7- Enerji ve Tabii Kaynaklar Bakanlığı, Maden İşleri Genel Müdürlüğünün taşra teşkilatları oluşturulmalı ve merkezden yönetilmesi anlayışından vazgeçilmelidir.
8- Yapılan denetimlerin raporlarının birer örneği sendikalara gönderilmesi önemlidir ve bu konuda düzenlemelerin yapılması gerekmektedir.
9- Eğitim ve uygulama ile ilgili maden ocağı sistemi geliştirilmeli ve bu ocaklarda eğitim ve uygulamayı tamamladıktan sonra madenci sıfatı kazanılmalıdır ve üretimde çalıştırılmasının düzenlemesi yapılmalıdır.

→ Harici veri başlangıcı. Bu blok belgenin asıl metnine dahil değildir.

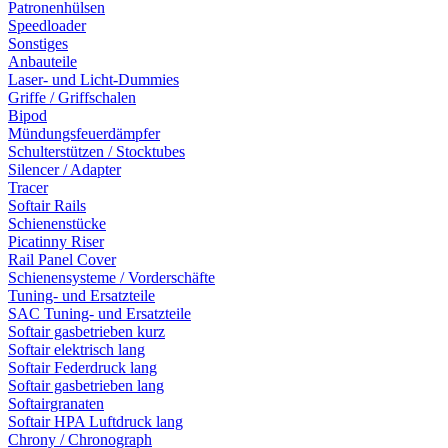
Patronenhülsen
Speedloader
Sonstiges
Anbauteile
Laser- und Licht-Dummies
Griffe / Griffschalen
Bipod
Mündungsfeuerdämpfer
Schulterstützen / Stocktubes
Silencer / Adapter
Tracer
Softair Rails
Schienenstücke
Picatinny Riser
Rail Panel Cover
Schienensysteme / Vorderschäfte
Tuning- und Ersatzteile
SAC Tuning- und Ersatzteile
Softair gasbetrieben kurz
Softair elektrisch lang
Softair Federdruck lang
Softair gasbetrieben lang
Softairgranaten
Softair HPA Luftdruck lang
Chrony / Chronograph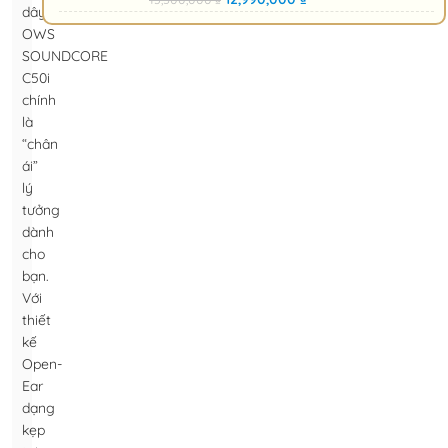
dây
OWS
SOUNDCORE
C50i
chính
là
“chân
ái”
lý
tưởng
dành
cho
bạn.
Với
thiết
kế
Open-
Ear
dạng
kẹp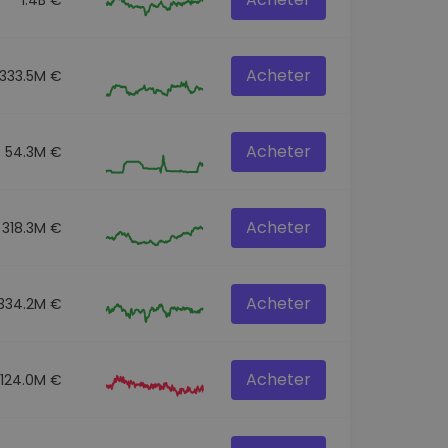
Acheter
333.5M €
Acheter
54.3M €
Acheter
318.3M €
Acheter
334.2M €
Acheter
124.0M €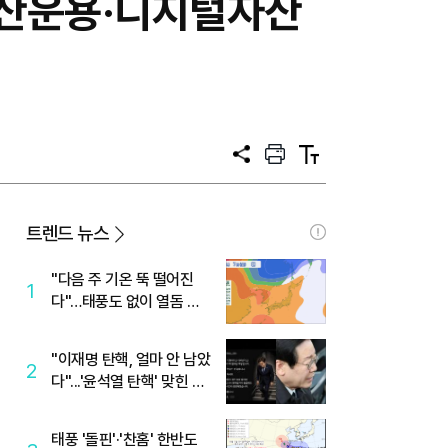
자산운용·디지털자산
공
프
텍
유
린
스
트
트
크
기
트렌드 뉴스
"다음 주 기온 뚝 떨어진
1
다"…태풍도 없이 열돔 박
살 낸 '이것'
"이재명 탄핵, 얼마 안 남았
2
다"...'윤석열 탄핵' 맞힌 무
당, '성지글' 등장
태풍 '돌핀'·'찬홈' 한반도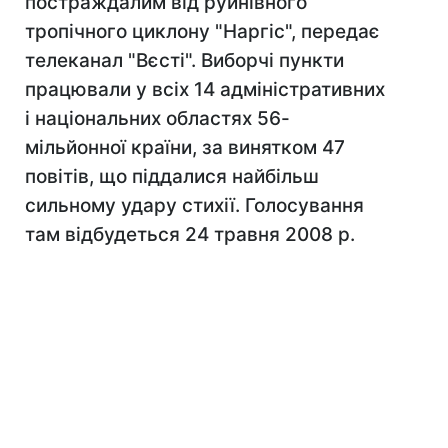
постраждалим від руйнівного
тропічного циклону "Наргіс", передає
телеканал "Вєсті". Виборчі пункти
працювали у всіх 14 адміністративних
і національних областях 56-
мільйонної країни, за винятком 47
повітів, що піддалися найбільш
сильному удару стихії. Голосування
там відбудеться 24 травня 2008 р.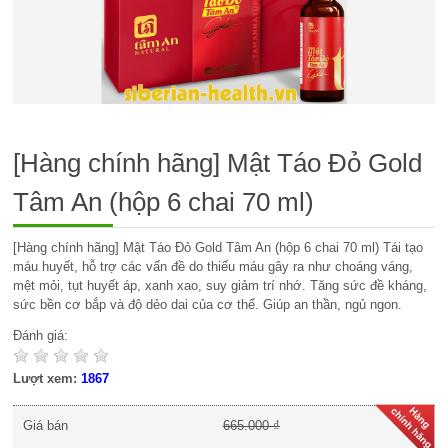
[Hàng chính hãng] Mật Táo Đỏ Gold
Tâm An (hộp 6 chai 70 ml)
[Hàng chính hãng] Mật Táo Đỏ Gold Tâm An (hộp 6 chai 70 ml) Tái tạo
máu huyết, hỗ trợ các vấn đề do thiếu máu gây ra như choáng váng,
mệt mỏi, tụt huyết áp, xanh xao, suy giảm trí nhớ. Tăng sức đề kháng,
sức bền cơ bắp và độ dẻo dai của cơ thể. Giúp an thần, ngủ ngon.
Đánh giá:
Lượt xem:
1867
Giá bán
665.000 ₫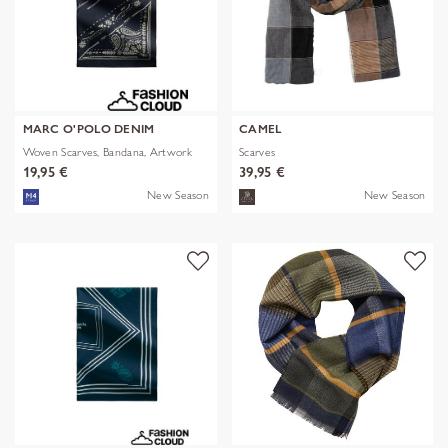
MARC O'POLO DENIM
CAMEL
Woven Scarves, Bandana, Artwork
Scarves
19,95 €
39,95 €
New Season
New Season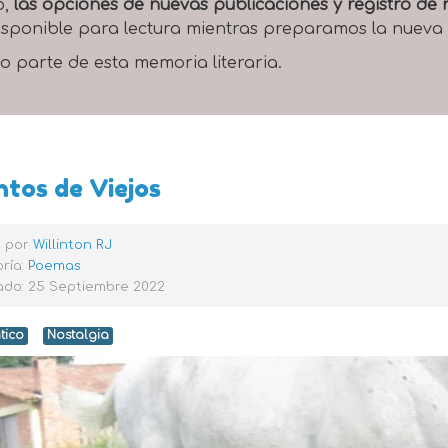
o,
las opciones de nuevas publicaciones y registro d
 disponible para lectura mientras preparamos la nueva
o parte de esta memoria literaria.
tos de Viejos
o por
Willinton RJ
ría:
Poemas
ado: 25 Septiembre 2022
tico
Nostalgia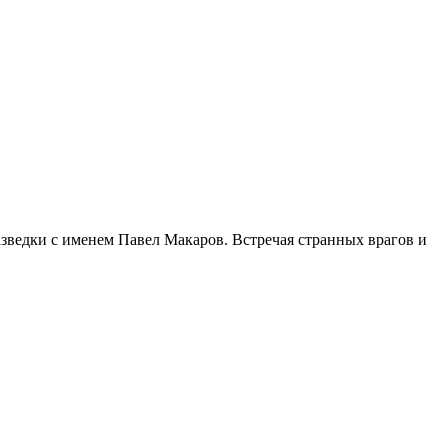
зведки с именем Павел Макаров. Встречая странных врагов и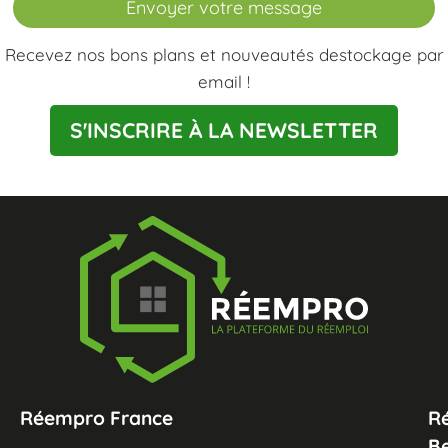
Envoyer votre message
Recevez nos bons plans et nouveautés destockage par
email !
S'INSCRIRE À LA NEWSLETTER
Réempro France
R
B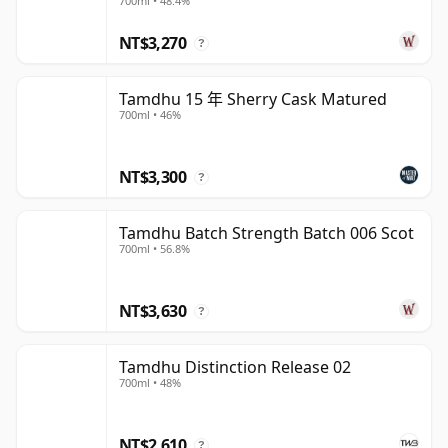
700ml • 48.4%
NT$3,270
?
Tamdhu 15 年 Sherry Cask Matured
700ml • 46%
NT$3,300
?
Tamdhu Batch Strength Batch 006 Scot
700ml • 56.8%
NT$3,630
?
Tamdhu Distinction Release 02
700ml • 48%
NT$2,610
?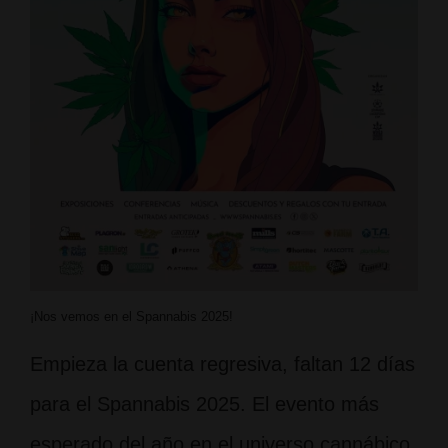
¡Nos vemos en el Spannabis 2025!
Empieza la cuenta regresiva, faltan 12 días
para el Spannabis 2025. El evento más
esperado del año en el universo cannábico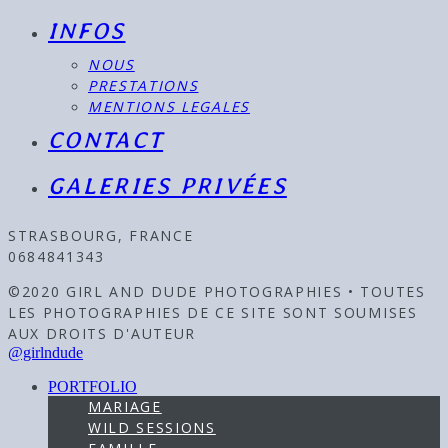
INFOS
NOUS
PRESTATIONS
MENTIONS LEGALES
CONTACT
GALERIES PRIVÉES
STRASBOURG, FRANCE
0684841343
©2020 GIRL AND DUDE PHOTOGRAPHIES • TOUTES
LES PHOTOGRAPHIES DE CE SITE SONT SOUMISES
AUX DROITS D'AUTEUR
@girlndude
PORTFOLIO
MARIAGE
WILD SESSIONS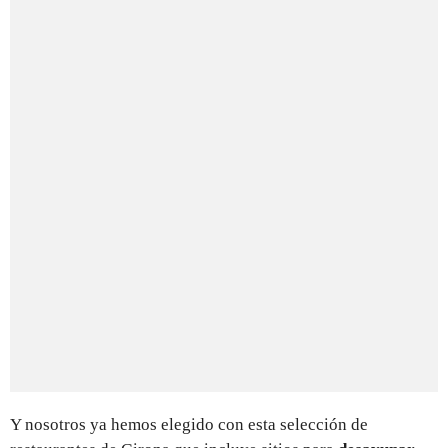
Y nosotros ya hemos elegido con esta selección de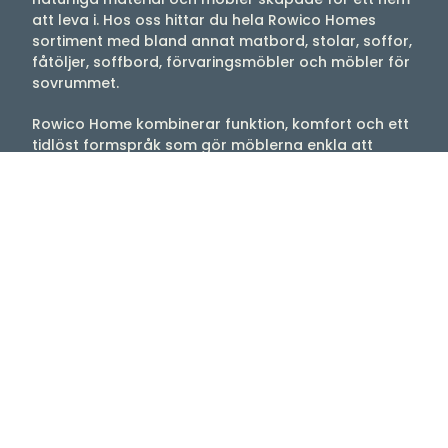
att leva i. Hos oss hittar du hela Rowico Homes
sortiment med bland annat matbord, stolar, soffor,
fåtöljer, soffbord, förvaringsmöbler och möbler för
sovrummet.
Rowico Home kombinerar funktion, komfort och ett
tidlöst formspråk som gör möblerna enkla att
använda i både moderna och klassiska hem.
Välkommen till oss
Tibergs Möbler har funnits på Bangatan 19 i
Majorna, Göteborg sedan 1923 och är idag
stolta över att sälja och leverera möbler till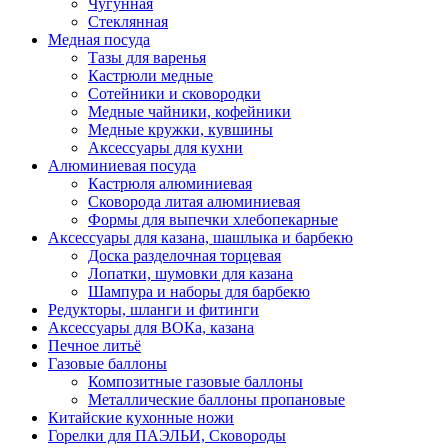
Чугунная
Стеклянная
Медная посуда
Тазы для варенья
Кастрюли медные
Сотейники и сковородки
Медные чайники, кофейники
Медные кружки, кувшины
Аксессуары для кухни
Алюминиевая посуда
Кастрюля алюминиевая
Сковорода литая алюминиевая
Формы для выпечки хлебопекарные
Аксессуары для казана, шашлыка и барбекю
Доска разделочная торцевая
Лопатки, шумовки для казана
Шампура и наборы для барбекю
Редукторы, шланги и фитинги
Аксессуары для ВОКа, казана
Печное литьё
Газовые баллоны
Композитные газовые баллоны
Металлические баллоны пропановые
Китайские кухонные ножи
Горелки для ПАЭЛЬИ, Сковороды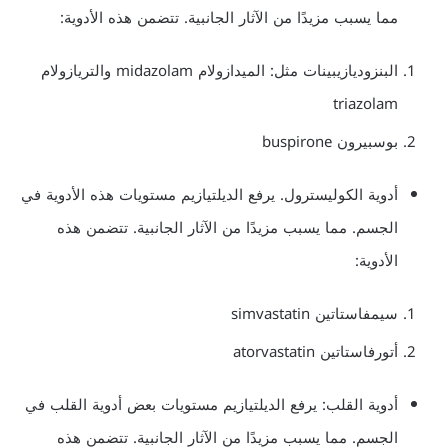
مما يسبب مزيدًا من الآثار الجانبية. تتضمن هذه الأدوية:
البنزوديازيبينات مثل: الميدازولام midazolam والتريازولام
triazolam
بوسبيرون buspirone
أدوية الكوليسترول. يرفع الديلتيازيم مستويات هذه الأدوية في
الجسم. مما يسبب مزيدًا من الآثار الجانبية. تتضمن هذه
الأدوية:
سيمفاستاتين simvastatin
أتورفاستاتين atorvastatin
أدوية القلب: يرفع الديلتيازيم مستويات بعض أدوية القلب في
الجسم. مما يسبب مزيدًا من الآثار الجانبية. تتضمن هذه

10- İş Sağlığı ve Güvenliği Konseyi etkin hale getirilmeli; temsiliyetinde eşitlik ilkesi gözetilmelidir. Bu Konseyin çatısı altında, sendikaların, meslek oda ve birliklerinin ve üniversitelerin yer aldığı mali yapısı bağımsız, özerk-demokratik bir İSG kurumu oluşturulmalıdır.
11- Ve son olarak sağlık, güvenlik ve çevreyle ilgili özerk-demokratik bir kurumsal yapının sendikalar, meslek oda ve birlikleri ve üniversiteler ile oluşturulması gerekmektedir.